Donc, cette loi devient un véritable feuilleton sans fin. Elle fait l'objet de proposition par le gouvernement et le rejet de la présidence depuis plusieurs mois. Abdelmadjid Tebboune a déjà ordonné de revoir le texte « de fond en comble » le 13 mars dernier. « La nouvelle loi sur la promotion de l’investissement doit reposer sur la consécration du principe de la liberté d’investissement et d’initiative et la stabilité du cadre législatif de l’investissement pour une durée minimum de dix ans », a-t-il insisté. Le chef de l'État a également ordonné au gouvernement « la simplification des procédures et la réduction du champ de compétence du pouvoir discrétionnaire de l’administration en matière de traitement des dossiers d’investissement, notamment ceux basés sur l’autofinancement ».

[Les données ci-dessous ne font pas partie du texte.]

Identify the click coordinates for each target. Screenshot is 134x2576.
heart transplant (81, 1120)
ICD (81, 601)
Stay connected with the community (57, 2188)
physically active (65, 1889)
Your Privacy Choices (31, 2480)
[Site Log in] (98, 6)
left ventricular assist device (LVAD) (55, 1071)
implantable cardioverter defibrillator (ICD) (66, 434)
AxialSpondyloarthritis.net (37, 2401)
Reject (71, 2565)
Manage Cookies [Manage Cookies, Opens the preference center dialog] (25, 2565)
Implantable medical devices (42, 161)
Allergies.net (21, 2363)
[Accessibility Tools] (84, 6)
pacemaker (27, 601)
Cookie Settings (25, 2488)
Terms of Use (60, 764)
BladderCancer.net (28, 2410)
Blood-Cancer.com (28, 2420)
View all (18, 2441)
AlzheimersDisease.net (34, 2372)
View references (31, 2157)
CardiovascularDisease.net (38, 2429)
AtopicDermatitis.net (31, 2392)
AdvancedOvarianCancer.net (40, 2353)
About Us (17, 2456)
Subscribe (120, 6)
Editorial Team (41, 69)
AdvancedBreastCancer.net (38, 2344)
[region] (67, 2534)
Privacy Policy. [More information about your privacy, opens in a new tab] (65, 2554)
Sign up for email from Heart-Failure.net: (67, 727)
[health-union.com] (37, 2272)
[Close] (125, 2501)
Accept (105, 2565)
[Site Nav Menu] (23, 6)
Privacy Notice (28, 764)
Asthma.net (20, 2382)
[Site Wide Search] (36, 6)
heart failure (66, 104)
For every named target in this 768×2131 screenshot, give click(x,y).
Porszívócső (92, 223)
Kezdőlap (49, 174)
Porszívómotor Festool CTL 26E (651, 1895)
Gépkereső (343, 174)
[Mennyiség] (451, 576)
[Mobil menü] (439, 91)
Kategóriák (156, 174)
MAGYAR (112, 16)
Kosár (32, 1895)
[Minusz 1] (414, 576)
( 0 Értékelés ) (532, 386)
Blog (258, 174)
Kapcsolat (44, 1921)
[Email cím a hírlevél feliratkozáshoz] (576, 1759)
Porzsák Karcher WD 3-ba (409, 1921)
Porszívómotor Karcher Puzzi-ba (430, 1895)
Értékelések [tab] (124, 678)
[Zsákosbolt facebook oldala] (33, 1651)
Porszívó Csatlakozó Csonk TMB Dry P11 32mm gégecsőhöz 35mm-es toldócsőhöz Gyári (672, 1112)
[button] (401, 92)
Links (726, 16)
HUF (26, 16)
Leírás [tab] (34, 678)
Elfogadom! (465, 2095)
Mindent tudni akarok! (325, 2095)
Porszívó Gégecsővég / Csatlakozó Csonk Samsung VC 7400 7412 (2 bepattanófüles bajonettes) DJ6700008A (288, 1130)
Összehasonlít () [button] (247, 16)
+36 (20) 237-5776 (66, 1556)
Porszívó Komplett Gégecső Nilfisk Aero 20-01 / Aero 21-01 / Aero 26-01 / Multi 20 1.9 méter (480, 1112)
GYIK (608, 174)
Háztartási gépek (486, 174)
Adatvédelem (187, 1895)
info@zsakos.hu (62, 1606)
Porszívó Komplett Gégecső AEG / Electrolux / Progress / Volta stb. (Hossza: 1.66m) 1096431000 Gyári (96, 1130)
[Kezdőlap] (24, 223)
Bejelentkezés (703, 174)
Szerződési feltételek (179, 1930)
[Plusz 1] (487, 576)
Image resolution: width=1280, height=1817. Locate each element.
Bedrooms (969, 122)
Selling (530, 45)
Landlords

La loi sur l'investissement en Algérie traîne

Cependant il faut signaler que cette loi nécessaire pour relancer l'économie devient problématique, du moment que la mouture des gouvernements successifs depuis deux années n’a pas reçu l’aval de la Présidence. Rappelant que l’ancien ministre de l’Industrie, Ferhat Aït Ali,  avait assuré en août 2020 que le nouveau code de l’investissement verrait le jour avant la fin octobre de la même année. Une promesse non tenue, du moment que depuis cette déclaration le texte n’a pas cessé de passer d’une révision à une autre et d’une mouture à une autre.

Ce retard pris par l'adoption de ce texte révèle le manque d'une volonté politique de libérer l’acte d’investir et d’assainir réellement le climat des affaires, selon les experts en économie. Il remet en cause les engagements du chef de l'État pour que l'année 2022 soit l'année de la relance économique. Une relance qui tarde à voir le jour faute d'entraves bureaucratiques et de manque de textes législatifs pour encadrer l'investissement en Algérie.